MapUtica East Ohio Midstream is expanding its plans to gather, process and fractionate the liquids-rich natural gas of Eastern Ohio to include the addition of a processing facility in Carroll County.

Construction is underway on two facilities that are part of a system unveiled last fall: a cryogenic processing facility in Kensington in Columbiana County and a fractionation facility near Scio. The two plants will be connected by approximately 60 miles of 12-inch natural gas gathering pipeline and 24-inch natural gas liquid (NGL) pipeline. The system has interconnects with several interstate transmission lines and natural gas liquids lines.

M3 Midstream is building the two plants at a cost of about $900 million and Cardinal Gas Services is building about 200 miles of pipeline at a cost of about $1 billion. M3 Midstream is a partner in Utica East Ohio Buckeye, a joint venture with EnerVest and Access Midstream Partners, which acquired Chesapeake Energy’s midstream operations in December 2012.

Last Friday, George Francisco, executive vice president and chief financial officer for Utica East Ohio Midstream, confirmed that the company plans to build a second cryogenic plant near Leesville in Orange Twp.

M 3 Ohio Gathering, a partner in the Utica East Ohio Midstream LLC joint venture, recently completed the purchase of 94.558 acres of land located at 8349 Azalea Rd., Dennison, from the Mabel A. Leeper Living Trust for $610,000.

“Subsequent to our original agreement with Chesapeake we signed a contract with another producer,” Francisco said. He declined to reveal the name of the producer.

“Dominion East Ohio signed an agreement with M3 Ohio Gathering last fall to harvest 180 million cubic feet of gas per day from wells already committed to M3. A portion of that system will flow to this new plant,” he added.

The Leesville facility will be capable of handling 200 million cubic feet of gas per day initially, but can be expanded to 400 million cubic feet per day with the addition of a “train”, which is a pre-packaged processing unit, according to Francisco. The facility will be connected to the 24-inch gathering line that connects to the Kensington facility.

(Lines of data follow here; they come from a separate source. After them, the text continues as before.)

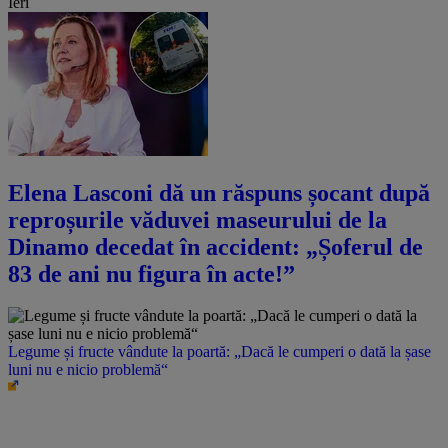
Ieri
Elena Lasconi dă un răspuns șocant după
reproșurile văduvei maseurului de la
Dinamo decedat în accident: „Șoferul de
83 de ani nu figura în acte!”
Legume și fructe vândute la poartă: „Dacă le cumperi o dată la șase
luni nu e nicio problemă“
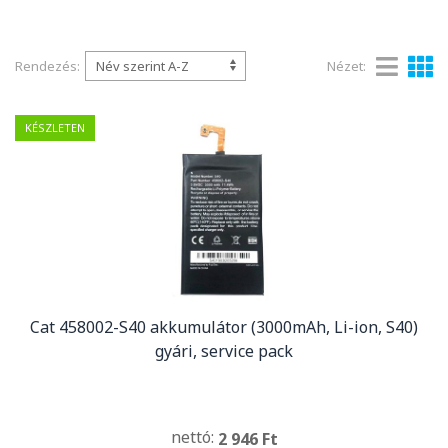
Rendezés:
Nézet:
KÉSZLETEN
Cat 458002-S40 akkumulátor (3000mAh, Li-ion, S40)
gyári, service pack
nettó:
2 946 Ft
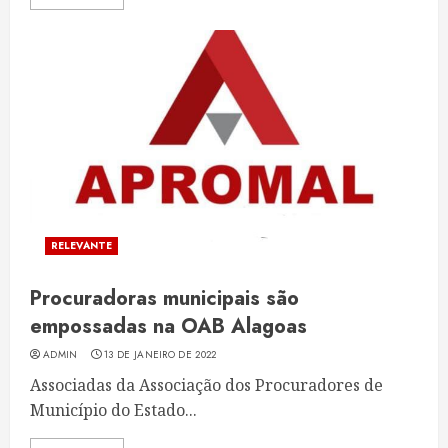
RELEVANTE
Procuradoras municipais são
empossadas na OAB Alagoas
ADMIN
13 DE JANEIRO DE 2022
Associadas da Associação dos Procuradores de
Município do Estado...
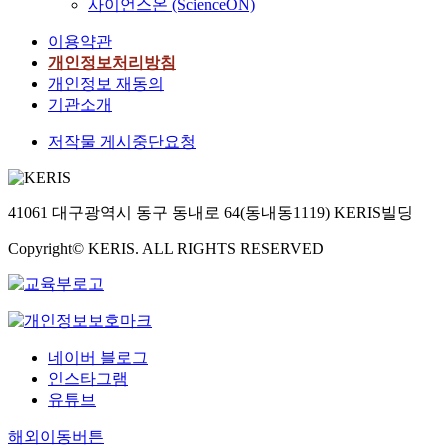
사이언스온 (ScienceON)
이용약관
개인정보처리방침
개인정보 재동의
기관소개
저작물 게시중단요청
41061 대구광역시 동구 동내로 64(동내동1119) KERIS빌딩
Copyright© KERIS. ALL RIGHTS RESERVED
네이버 블로그
인스타그램
유튜브
해외이동버튼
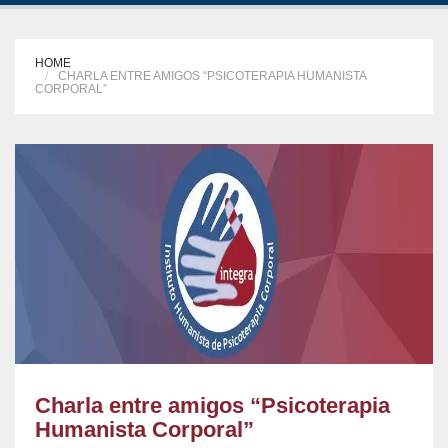
HOME
CHARLA ENTRE AMIGOS “PSICOTERAPIA HUMANISTA
CORPORAL”
Charla entre amigos “Psicoterapia
Humanista Corporal”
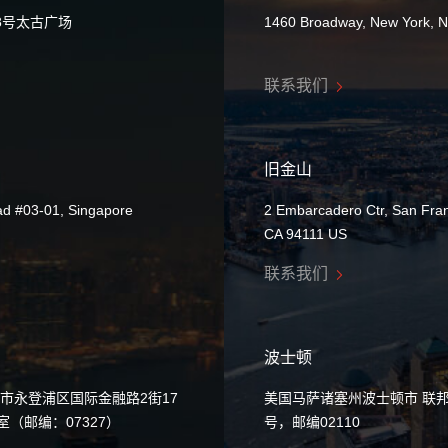
8号太古广场
1460 Broadway, New York, 
联系我们
旧金山
ad #03-01, Singapore
2 Embarcadero Ctr, San Fran
CA 94111 US
联系我们
波士顿
市永登浦区国际金融路2街17
美国马萨诸塞州波士顿市 联邦
0室（邮编：07327）
号，邮编02110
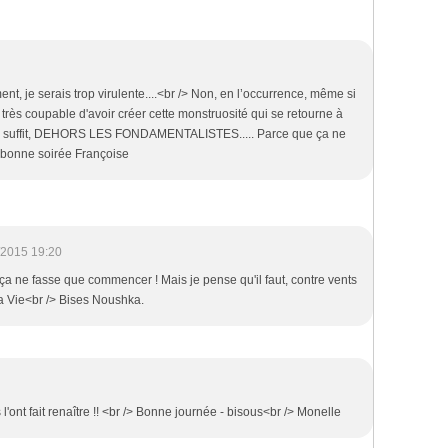
nt, je serais trop virulente....<br /> Non, en l’occurrence, même si
st très coupable d'avoir créer cette monstruosité qui se retourne à
 ça suffit, DEHORS LES FONDAMENTALISTES..... Parce que ça ne
t bonne soirée Françoise
/2015 19:20
 ça ne fasse que commencer ! Mais je pense qu'il faut, contre vents
la Vie<br /> Bises Noushka.
 l'ont fait renaître !! <br /> Bonne journée - bisous<br /> Monelle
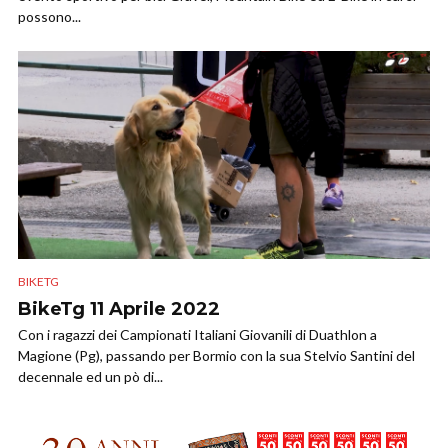
possono...
BIKETG
BikeTg 11 Aprile 2022
Con i ragazzi dei Campionati Italiani Giovanili di Duathlon a
Magione (Pg), passando per Bormio con la sua Stelvio Santini del
decennale ed un pò di...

He said, when complete, the Leesville plant will provide 25 to 30 full time jobs. During the construction phase, the number will jump to between 150 and 200 employees.

Plans are to break ground in late summer or early fall of 2013 and for the plant to be in service by June 2014.

Les Smith, vice president Business Development for Momentum, said the wells throughout Eastern Ohio will be connected by a system of pipelines known a gathering lines and piped to a compressor station on Bay Rd. in Carroll County. From there a 24-inch pipeline will transport the raw gas to a cryogenic facility.

Cryogenic facilities relay on low-temperature distillation to cool the gas to -150 degrees Farenheit. Liquids such as butane, ethane, propane and gasoline are extracted during the temperature change.

“The natural gas will be sold on the market to companies such as Dominion and Tennessee Gas and entered into their pipelines,” Smith said. “The natural gas liquids (NGL) will travel by pipeline to the Scio fractionation facility where they will be separated, sold and shipped via pipeline, railroad and truck.”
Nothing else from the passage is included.